Indian Researchers Create World's 1st Bandage That Can Cure Skin Cancer
Indian Institute of Science researchers have developed a non-invasive method of curing skin cancer, with the help of a special bandage, which included magnetic nanofibers.
Indian Institute of Science researchers have developed a non-invasive method of curing skin cancer, with the help of a special bandage, which included magnetic nanofibers.
It applies the alternative treatment of magnetic hyperthermia, where the magnetic nanoparticles are used to heat the tumours with the help of external alternating current magnetic fields.
Usually, this method can be difficult to work with as if uniform heating isn¡¯t achieved, it can accumulate in the human body and induce toxicity. However, to circumvent this, researchers from the Centre for BioSystems Science and Engineering as well as the Department of Molecular Reproduction, Development and Genetics at IISc has developed a bandage with a unique blend of nanoparticles that are fabricated using a novel method called electrospinning.

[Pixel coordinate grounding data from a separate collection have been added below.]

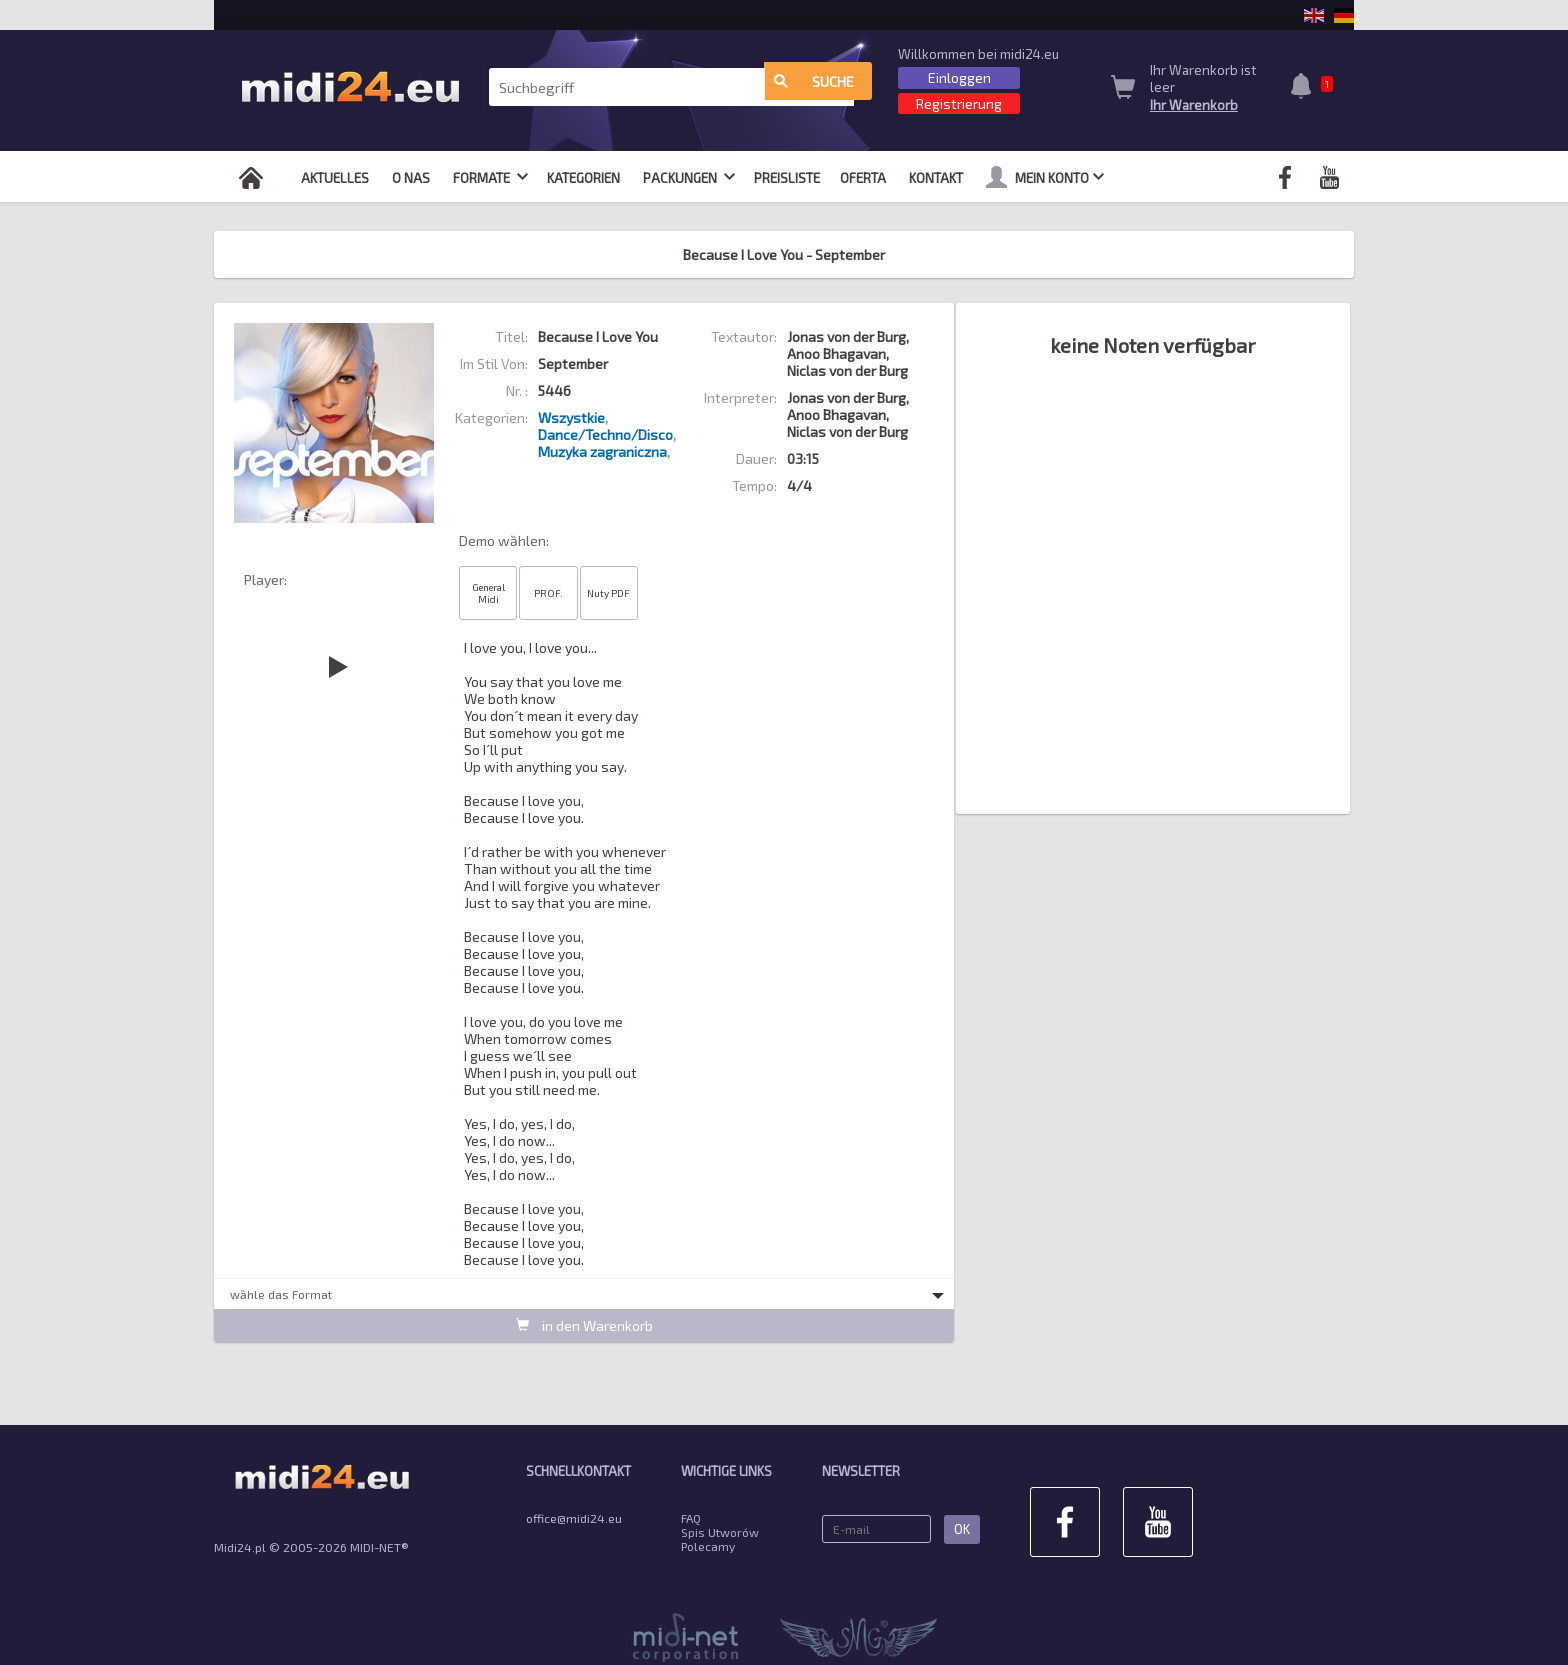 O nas (411, 178)
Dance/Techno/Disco (605, 434)
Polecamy (708, 1546)
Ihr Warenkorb (1194, 105)
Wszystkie (571, 417)
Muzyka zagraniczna (602, 451)
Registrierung (959, 103)
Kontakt (936, 178)
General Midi (488, 593)
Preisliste (787, 178)
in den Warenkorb (584, 1324)
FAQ (691, 1518)
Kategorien (583, 178)
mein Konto (1045, 177)
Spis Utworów (720, 1532)
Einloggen (959, 77)
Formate (490, 178)
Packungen (689, 178)
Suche (814, 87)
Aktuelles (335, 178)
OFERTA (863, 178)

The nanoparticles are made of an iron oxide -- Fe304 as well as a polymer dubbed polycaprolactone (PCL) which is stuck on surgical tape. The high-frequency oscillating magnetic field generates the heat which helps in curing the tumour.
For testing the efficacy of this bandage, the researchers conducted two experiments -- one was in vitro on human cancer cell lines while the other was in vivo on mice with an artificially induced skin cancer.
Kaushik Suneet, a former project associate at BSSE and the first author of the study explains, "The protocol used to prepare the PCL-Fe3O4 fibrous mat-based bandage took a little more than two months to optimise; however, the in vitro and in vivo tests that involved the testing of the magnetic thermal therapy took quite some time to optimise."
In both methods, it was able to cure skin cancer effectively. Also, in vivo testing showed that healthy tissue was intact without suffering any damage, burns or inflammation.
Shilpee Jain, a DST-INSPIRE Faculty Fellow at BSSE when the study was conducted, and a senior author of the paper explains, "The elevated temperature at the treatment site enables heat to penetrate the tumour cells, rupturing the compact random vasculatures (a network of blood vessels) of the tumours. (In contrast), the normal healthy cells, owing to their organised open vasculatures, dissipate the heat to maintain normal temperatures, and so remain unharmed."
She added, "Further studies are required to test the efficacy of this novel treatment method on a larger scale in rabbits, dogs and monkeys before employing it for pre-clinical and clinical applications."